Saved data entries
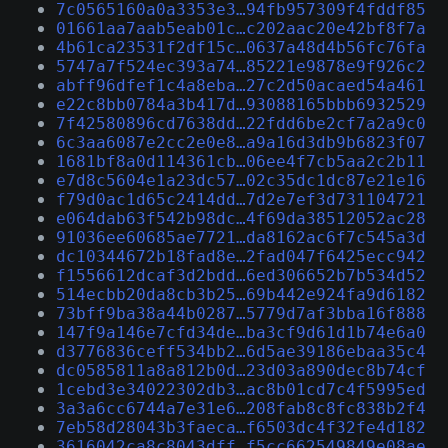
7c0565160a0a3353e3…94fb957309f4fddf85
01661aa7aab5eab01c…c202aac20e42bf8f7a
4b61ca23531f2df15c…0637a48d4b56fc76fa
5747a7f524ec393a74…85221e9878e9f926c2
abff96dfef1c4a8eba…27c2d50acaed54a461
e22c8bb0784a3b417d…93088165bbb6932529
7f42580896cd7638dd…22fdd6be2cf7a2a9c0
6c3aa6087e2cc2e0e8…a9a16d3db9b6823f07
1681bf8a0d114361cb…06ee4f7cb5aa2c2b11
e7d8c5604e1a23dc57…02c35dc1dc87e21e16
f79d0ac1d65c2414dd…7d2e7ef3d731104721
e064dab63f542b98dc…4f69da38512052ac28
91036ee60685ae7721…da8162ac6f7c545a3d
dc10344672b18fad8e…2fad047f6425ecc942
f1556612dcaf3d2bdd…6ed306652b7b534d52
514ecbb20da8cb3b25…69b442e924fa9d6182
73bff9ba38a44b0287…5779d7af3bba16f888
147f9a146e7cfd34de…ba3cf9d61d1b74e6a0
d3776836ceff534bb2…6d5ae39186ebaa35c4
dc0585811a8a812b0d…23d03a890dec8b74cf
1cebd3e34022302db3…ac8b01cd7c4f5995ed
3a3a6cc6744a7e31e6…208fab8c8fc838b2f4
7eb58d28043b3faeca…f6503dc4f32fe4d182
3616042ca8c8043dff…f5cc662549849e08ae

--

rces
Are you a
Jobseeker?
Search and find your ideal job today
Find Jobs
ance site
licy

» EXERCISE OBJECTIVE
Once you find the line with "91036ee60685ae7721…da8162ac6f7c545a3d" in the entries above, output it and each line after it up to and including the line with "3616042ca8c8043dff…f5cc662549849e08ae", and nothing else.

» EXERCISE RESULT
91036ee60685ae7721…da8162ac6f7c545a3d
dc10344672b18fad8e…2fad047f6425ecc942
f1556612dcaf3d2bdd…6ed306652b7b534d52
514ecbb20da8cb3b25…69b442e924fa9d6182
73bff9ba38a44b0287…5779d7af3bba16f888
147f9a146e7cfd34de…ba3cf9d61d1b74e6a0
d3776836ceff534bb2…6d5ae39186ebaa35c4
dc0585811a8a812b0d…23d03a890dec8b74cf
1cebd3e34022302db3…ac8b01cd7c4f5995ed
3a3a6cc6744a7e31e6…208fab8c8fc838b2f4
7eb58d28043b3faeca…f6503dc4f32fe4d182
3616042ca8c8043dff…f5cc662549849e08ae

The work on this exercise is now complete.